Find the lines in the listing below that include the word "path", and report how many there are, with nothing more.
##### Data for this task
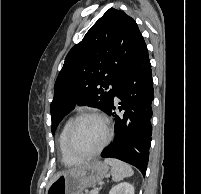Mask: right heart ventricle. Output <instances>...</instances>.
I'll return each instance as SVG.
<instances>
[{"label":"right heart ventricle","mask_w":201,"mask_h":194,"mask_svg":"<svg viewBox=\"0 0 201 194\" xmlns=\"http://www.w3.org/2000/svg\"><path fill=\"white\" fill-rule=\"evenodd\" d=\"M71 121H72V118L68 119L65 122V124L61 128V131H60L59 136H58V148H59V152H60L61 162L65 166H74V165H77L81 162V160H77V159L73 158L67 152L66 146H65L66 133H67V130H68V127H69Z\"/></svg>","instance_id":"1"}]
</instances>
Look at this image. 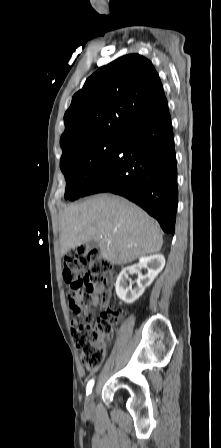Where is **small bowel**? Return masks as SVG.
<instances>
[{"label":"small bowel","mask_w":221,"mask_h":448,"mask_svg":"<svg viewBox=\"0 0 221 448\" xmlns=\"http://www.w3.org/2000/svg\"><path fill=\"white\" fill-rule=\"evenodd\" d=\"M100 293L102 294V299L100 300L98 295H93V297L91 299V306L92 307L99 306L101 309H106L107 306L109 305V300H110L109 292L107 290L106 291L104 290V291H101ZM77 322H78V320L74 319L72 321V324L76 325Z\"/></svg>","instance_id":"obj_1"}]
</instances>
##########
Response area. 2